I'm therefore sure that the Israeli Air Force is carefully studying a report of a new radar system that's allegedly impervious to jamming. MIT's Technology Review reports:
Physicists have exploited the quantum properties of photons to create the first imaging system that is unjammable.
. . .
... their idea is to use polarised photons to detect and image objects. Reflected photons can of course be used to build up an image of the object. But an adversary could intercept these photons and resend them in a way that disguises the object’s shape or makes it look as if it is elsewhere.
However, such a process would always change the quantum properties of the photons such as their polarisation. And so it should always be possible to detect such interference. “In order to jam our imaging system, the object must disturb the delicate quantum state of the imaging photons, thus introducing statistical errors that reveal its activity,” say Malik and co.
That’s more or less exactly how quantum key distribution for cryptography works. The idea here is that any eavesdropper would change the quantum properties of the key and so reveal his or her presence. The only difference in the quantum imaging scenario is that the “message” is sent and received by the same person.
Malik and co have tested their idea by bouncing photons off an aeroplane-shaped target and measuring the polarisation error rate in the return signal. Without any eavesdropping the system easily imaged the aeroplane.
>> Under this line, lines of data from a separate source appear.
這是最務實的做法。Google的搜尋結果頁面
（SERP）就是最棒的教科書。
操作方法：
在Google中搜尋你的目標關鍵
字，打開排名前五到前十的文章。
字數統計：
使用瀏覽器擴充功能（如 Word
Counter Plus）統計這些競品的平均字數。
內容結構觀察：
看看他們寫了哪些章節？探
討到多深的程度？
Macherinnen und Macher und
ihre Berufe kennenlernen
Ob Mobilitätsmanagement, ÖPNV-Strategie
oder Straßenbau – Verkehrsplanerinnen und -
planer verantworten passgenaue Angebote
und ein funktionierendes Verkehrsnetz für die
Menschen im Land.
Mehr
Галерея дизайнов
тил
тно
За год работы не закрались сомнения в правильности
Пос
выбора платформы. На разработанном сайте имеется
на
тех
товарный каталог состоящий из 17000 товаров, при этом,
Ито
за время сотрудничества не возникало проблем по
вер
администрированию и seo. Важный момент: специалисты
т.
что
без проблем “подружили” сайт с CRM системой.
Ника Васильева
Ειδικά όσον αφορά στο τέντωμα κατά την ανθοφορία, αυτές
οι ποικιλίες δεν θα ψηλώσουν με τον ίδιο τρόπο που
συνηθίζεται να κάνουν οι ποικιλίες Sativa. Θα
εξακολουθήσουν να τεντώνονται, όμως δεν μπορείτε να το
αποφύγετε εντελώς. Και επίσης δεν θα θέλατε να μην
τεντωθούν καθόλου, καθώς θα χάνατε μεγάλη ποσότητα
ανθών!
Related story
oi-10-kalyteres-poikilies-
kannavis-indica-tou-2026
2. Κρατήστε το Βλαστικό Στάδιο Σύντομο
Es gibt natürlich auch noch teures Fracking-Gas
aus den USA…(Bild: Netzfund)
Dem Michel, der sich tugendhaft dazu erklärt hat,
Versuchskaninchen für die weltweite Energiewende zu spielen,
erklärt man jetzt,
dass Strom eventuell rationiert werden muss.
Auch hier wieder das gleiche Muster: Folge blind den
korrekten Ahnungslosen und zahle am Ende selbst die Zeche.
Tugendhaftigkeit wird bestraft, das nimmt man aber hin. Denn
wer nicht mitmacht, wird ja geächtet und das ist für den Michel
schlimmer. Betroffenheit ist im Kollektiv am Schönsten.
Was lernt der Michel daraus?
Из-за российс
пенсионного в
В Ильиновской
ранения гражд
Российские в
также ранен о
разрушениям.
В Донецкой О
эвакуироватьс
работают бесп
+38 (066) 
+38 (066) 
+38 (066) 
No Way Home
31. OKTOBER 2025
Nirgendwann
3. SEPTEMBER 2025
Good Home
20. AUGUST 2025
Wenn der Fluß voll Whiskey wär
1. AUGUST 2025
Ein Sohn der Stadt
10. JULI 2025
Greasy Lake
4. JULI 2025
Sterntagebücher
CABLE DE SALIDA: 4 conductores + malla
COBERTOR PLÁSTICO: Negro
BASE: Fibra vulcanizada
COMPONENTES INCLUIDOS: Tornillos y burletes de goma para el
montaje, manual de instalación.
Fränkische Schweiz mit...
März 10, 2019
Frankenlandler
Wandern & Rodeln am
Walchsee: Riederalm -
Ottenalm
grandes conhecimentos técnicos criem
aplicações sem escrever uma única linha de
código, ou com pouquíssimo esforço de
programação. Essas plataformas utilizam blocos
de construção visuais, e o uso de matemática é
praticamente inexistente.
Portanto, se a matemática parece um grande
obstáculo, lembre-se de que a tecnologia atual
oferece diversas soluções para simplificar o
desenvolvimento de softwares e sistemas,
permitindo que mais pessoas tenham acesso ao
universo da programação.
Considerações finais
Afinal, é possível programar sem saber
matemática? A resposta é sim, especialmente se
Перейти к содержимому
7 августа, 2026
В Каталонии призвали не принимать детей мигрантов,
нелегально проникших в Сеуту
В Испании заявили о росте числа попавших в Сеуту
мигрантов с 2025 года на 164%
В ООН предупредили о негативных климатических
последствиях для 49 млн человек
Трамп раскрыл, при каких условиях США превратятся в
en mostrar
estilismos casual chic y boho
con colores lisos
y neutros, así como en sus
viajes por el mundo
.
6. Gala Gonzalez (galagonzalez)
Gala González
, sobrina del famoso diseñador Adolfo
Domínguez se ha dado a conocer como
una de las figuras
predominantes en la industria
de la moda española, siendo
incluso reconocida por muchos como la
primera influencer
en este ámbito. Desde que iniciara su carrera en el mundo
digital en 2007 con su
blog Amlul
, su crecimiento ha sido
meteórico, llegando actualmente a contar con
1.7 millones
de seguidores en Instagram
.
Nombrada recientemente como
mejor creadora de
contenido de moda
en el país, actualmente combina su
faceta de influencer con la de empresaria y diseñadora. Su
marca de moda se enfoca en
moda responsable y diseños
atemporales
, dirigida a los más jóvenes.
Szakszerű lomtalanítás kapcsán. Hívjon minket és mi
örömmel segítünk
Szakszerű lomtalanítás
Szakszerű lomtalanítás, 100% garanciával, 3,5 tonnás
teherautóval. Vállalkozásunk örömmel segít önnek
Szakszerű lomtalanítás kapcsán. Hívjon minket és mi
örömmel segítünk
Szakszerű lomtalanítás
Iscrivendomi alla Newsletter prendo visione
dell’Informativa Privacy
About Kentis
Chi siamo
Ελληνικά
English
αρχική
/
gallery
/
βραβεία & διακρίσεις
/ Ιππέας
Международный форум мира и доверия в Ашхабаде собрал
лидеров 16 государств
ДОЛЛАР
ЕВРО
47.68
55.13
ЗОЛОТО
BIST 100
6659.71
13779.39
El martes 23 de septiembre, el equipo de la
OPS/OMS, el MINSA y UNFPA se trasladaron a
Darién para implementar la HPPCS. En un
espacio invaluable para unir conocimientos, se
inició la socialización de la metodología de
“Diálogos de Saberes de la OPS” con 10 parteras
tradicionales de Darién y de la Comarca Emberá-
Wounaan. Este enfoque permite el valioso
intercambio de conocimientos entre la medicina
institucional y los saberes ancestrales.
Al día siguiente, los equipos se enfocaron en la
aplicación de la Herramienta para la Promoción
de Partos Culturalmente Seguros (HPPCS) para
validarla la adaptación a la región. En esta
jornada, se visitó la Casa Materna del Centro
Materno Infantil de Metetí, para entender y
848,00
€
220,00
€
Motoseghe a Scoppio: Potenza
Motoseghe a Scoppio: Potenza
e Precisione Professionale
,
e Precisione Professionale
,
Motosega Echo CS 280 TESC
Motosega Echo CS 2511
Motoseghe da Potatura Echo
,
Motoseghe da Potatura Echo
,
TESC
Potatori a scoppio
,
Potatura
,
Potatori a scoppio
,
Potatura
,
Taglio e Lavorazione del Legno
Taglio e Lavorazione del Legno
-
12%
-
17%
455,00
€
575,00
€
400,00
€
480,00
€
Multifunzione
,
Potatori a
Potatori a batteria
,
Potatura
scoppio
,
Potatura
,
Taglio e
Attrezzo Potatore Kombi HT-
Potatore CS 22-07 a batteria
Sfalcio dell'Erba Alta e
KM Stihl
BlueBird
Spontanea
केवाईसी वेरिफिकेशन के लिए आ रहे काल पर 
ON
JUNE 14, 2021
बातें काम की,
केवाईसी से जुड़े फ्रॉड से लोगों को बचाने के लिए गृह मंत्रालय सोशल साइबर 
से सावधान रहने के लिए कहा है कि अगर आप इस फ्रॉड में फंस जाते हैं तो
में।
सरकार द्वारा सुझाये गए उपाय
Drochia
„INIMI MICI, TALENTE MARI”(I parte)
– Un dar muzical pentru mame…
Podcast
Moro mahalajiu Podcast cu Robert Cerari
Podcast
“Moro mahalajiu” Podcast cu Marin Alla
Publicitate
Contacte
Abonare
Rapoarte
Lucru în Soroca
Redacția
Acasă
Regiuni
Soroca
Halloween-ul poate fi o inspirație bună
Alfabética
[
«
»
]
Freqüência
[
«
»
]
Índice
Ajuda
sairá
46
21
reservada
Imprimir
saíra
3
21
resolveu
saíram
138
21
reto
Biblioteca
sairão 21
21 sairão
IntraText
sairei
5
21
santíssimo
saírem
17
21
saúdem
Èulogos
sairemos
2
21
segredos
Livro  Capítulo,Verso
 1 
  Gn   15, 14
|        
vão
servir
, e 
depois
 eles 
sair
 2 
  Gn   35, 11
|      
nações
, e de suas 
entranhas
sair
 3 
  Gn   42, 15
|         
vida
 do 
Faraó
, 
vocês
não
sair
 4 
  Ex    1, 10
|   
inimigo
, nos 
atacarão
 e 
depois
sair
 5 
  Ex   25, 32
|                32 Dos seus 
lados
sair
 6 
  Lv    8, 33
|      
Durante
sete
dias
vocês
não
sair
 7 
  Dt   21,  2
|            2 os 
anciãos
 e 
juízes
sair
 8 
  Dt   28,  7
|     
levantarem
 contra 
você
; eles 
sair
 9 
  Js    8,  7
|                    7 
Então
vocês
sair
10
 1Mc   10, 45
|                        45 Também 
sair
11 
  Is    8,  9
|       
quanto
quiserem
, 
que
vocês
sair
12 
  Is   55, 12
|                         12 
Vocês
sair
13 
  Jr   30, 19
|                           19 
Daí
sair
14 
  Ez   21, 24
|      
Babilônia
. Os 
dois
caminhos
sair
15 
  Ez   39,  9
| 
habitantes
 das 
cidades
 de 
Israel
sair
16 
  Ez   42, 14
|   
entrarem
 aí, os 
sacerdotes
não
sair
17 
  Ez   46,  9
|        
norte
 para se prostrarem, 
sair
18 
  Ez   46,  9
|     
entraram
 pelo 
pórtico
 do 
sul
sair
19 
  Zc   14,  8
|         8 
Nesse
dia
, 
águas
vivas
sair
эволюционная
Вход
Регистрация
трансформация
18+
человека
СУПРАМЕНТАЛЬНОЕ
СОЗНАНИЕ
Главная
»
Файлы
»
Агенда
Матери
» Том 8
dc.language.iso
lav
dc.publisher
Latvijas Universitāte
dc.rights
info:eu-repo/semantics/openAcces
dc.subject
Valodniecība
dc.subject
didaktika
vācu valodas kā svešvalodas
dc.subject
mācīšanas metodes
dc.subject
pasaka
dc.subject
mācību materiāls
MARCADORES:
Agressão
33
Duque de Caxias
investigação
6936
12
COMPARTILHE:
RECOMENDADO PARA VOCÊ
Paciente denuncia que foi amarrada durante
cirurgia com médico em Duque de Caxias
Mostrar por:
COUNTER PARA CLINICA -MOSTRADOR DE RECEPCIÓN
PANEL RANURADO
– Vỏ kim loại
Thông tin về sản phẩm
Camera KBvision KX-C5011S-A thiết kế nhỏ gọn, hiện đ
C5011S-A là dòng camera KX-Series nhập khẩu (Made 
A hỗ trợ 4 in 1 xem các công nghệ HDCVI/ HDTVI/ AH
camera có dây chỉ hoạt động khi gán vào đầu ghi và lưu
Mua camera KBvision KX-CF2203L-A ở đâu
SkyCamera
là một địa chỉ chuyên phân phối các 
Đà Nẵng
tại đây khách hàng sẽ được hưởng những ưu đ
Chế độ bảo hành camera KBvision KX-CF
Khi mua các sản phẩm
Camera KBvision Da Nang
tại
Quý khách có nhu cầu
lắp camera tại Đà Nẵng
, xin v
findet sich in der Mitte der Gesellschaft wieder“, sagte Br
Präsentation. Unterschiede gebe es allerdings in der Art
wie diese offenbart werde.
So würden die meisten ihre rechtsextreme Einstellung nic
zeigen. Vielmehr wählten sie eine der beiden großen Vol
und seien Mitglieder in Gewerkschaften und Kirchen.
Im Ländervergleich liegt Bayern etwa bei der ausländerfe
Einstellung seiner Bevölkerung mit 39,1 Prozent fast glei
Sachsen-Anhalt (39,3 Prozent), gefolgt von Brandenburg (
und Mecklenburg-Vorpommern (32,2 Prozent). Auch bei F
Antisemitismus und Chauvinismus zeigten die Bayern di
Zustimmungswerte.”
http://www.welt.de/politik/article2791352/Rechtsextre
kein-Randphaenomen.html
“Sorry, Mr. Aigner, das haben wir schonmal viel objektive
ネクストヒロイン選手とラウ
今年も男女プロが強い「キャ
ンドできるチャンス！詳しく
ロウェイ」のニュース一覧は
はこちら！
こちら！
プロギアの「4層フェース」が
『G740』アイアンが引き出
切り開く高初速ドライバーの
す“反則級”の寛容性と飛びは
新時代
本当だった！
But when an adversary intercepted the photons and modified them to send back an image of a bird, the interference was easy to spot, say Malik and co.
There's more at the link. The full research paper on which the MIT report is based may be found here (link is to an Adobe Acrobat document in .PDF format), but don't bother trying to make sense of it unless you're of the genus eggheadus.
I'm very interested to read of this development. I'd imagine, around about now, some Israeli scientists are being tasked to come up with a way to interfere with quantum-propertied photons and nullify this discovery. Given the way Iran's been carrying on lately, perhaps Israel has already succeeded in converting Persian quantums into tantrums?
Peter
The other alternative is to develop a missile that tracks the photon beam back to it's place of origin. It would just be an updated Shrike or HARM.
ReplyDeleteGerry
Wonder how well it works on current stealth technology?
ReplyDeleteOne obvious-seeming possibility is the forest for the trees approach. If the opponent can detect efforts to tamper with the return signal, develop a means to create multiple tampered return signals (variable return signal strength, apparent offset of the return source, false apparent return sources, etc). There is a value in knowing a threat is approaching, but having too many potential potential targets (and knowing some/many are false) reduces that value significantly. There routinely being a "threat" present makes such warning effectively useless. The MIT report alters the "stealth" approach to aviation tactics, but could equally be seen as opening up new opportunities for EW tactics too.